Requirement →
Leave out the images and transcribe the entries below word for word.
── Data provided
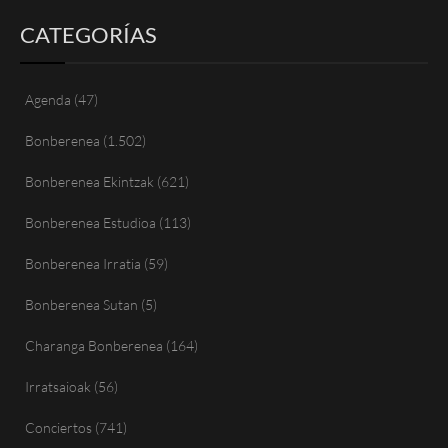
CATEGORÍAS
Agenda
(47)
Bonberenea
(1.502)
Bonberenea Ekintzak
(621)
Bonberenea Estudioa
(113)
Bonberenea Irratia
(59)
Bonberenea Sutan
(5)
Charanga Bonberenea
(164)
Irratsaioak
(56)
Conciertos
(741)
────
Written solution →
CATEGORÍAS
Agenda
(47)
Bonberenea
(1.502)
Bonberenea Ekintzak
(621)
Bonberenea Estudioa
(113)
Bonberenea Irratia
(59)
Bonberenea Sutan
(5)
Charanga Bonberenea
(164)
Irratsaioak
(56)
Conciertos
(741)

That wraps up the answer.